Push
2020, NR, 92 min. Directed by Fredrik Gertten.
REVIEWED By Matthew Monagle, Fri., Sept. 25, 2020
As households across America struggle to stay afloat during the ongoing pandemic, the need for true housing reform continues to be a driving drumbeat in our political conversations. This sets the stage for Push, a new documentary from Swedish filmmaker Fredrik Gertten on the housing crisis faced by every country globally.
Push follows Leilani Farha, special rapporteur to the United Nations, as she travels the world collecting evidence of an impending – or, more accurately, ongoing – housing crisis. Armed with the United Nations-backed belief that housing a basic human right, Farha interviews government officials and unhoused individuals who have been impacted by rising apartment costs (London's catastrophic Grenfell Tower fire and those who survived it feature prominently in the film). One fact soon becomes increasingly clear: Property has become the ultimate investment for the wealthy, and investment firms will do anything they can to protect their investments.
By now, many viewers – especially those in cities like Austin – are all-too-familiar with our ongoing lack of fair and equitable housing. Rising costs have not been offset by a similar rise in salaries; people flocking to cities for opportunity and community are forced to give a disproportionate amount of each paycheck to private equity firms. As the film stacks horror story after horror story, we begin to understand just how global this problem truly is. No governments are immune to privatized dollars (not even Sweden, as Farha soon finds out) and low-income housing continues to shrink as people find themselves priced out of the very neighborhoods they helped build.

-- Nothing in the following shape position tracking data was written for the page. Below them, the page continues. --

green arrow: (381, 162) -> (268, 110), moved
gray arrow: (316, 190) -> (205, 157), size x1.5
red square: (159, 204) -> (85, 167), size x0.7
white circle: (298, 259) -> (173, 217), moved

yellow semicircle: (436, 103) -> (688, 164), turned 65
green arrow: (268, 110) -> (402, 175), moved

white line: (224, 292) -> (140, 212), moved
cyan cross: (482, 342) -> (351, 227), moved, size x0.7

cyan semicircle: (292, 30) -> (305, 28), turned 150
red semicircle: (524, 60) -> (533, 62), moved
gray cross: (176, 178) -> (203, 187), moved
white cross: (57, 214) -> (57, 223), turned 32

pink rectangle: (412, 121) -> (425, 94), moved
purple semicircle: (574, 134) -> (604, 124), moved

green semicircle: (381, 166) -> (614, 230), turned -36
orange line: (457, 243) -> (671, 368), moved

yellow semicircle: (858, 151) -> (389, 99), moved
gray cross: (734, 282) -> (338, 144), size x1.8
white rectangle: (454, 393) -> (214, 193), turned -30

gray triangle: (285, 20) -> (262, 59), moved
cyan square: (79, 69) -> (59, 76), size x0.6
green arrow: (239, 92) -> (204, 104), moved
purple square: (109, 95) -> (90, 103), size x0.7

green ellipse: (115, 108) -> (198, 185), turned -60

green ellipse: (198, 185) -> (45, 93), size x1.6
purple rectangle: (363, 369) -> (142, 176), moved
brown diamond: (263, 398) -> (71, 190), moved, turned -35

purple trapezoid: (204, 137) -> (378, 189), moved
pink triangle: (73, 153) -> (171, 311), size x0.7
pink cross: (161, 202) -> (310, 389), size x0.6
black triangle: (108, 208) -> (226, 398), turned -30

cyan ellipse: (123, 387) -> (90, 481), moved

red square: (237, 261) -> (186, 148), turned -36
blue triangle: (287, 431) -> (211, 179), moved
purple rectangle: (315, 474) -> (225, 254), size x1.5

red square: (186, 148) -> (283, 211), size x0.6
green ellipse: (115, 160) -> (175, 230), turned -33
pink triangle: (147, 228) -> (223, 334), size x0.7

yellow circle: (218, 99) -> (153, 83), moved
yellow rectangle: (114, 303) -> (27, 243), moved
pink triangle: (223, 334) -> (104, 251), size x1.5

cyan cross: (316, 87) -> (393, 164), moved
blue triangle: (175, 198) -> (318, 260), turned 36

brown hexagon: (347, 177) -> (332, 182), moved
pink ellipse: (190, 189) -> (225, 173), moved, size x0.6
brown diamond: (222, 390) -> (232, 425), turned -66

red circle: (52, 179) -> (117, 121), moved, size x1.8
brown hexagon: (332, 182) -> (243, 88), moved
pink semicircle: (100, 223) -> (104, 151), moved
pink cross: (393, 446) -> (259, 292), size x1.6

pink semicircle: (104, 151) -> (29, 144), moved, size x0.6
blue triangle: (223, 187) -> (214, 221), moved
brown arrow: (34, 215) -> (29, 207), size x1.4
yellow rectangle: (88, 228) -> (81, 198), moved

But how does one reconcile the small threads of optimism in Push with our current economic reality? Gertten presents these as ongoing (and workable) problems, but this approach has the unintended effect of making Push feel out of step with the current climate. The ongoing global pandemic has magnified issues of equitable housing tenfold, and the solution offered by the film, that we can govern our way of out of the dark side of capitalism, rings especially hollow as closures and evictions pile up around us. It may not be the filmmakers’ fault, but Push feels like a time capsule, an acknowledgment of how bad things were even before they got so, so much worse.
And this tension echoes the central paradox of the film. The economic challenges presented by Gertten are so embedded in our societies – and so multinational in their execution – that there is no clear enemy or victory to be won. This can occasionally make for frustrating storytelling, but it also makes it hard to get onboard with Farha’s unwavering optimism. If we are going to fight for a more equitable future – and fight we must – then films like Push must do as good a job of working through the solutions as they do the problems.
Push is available as a virtual cinema release.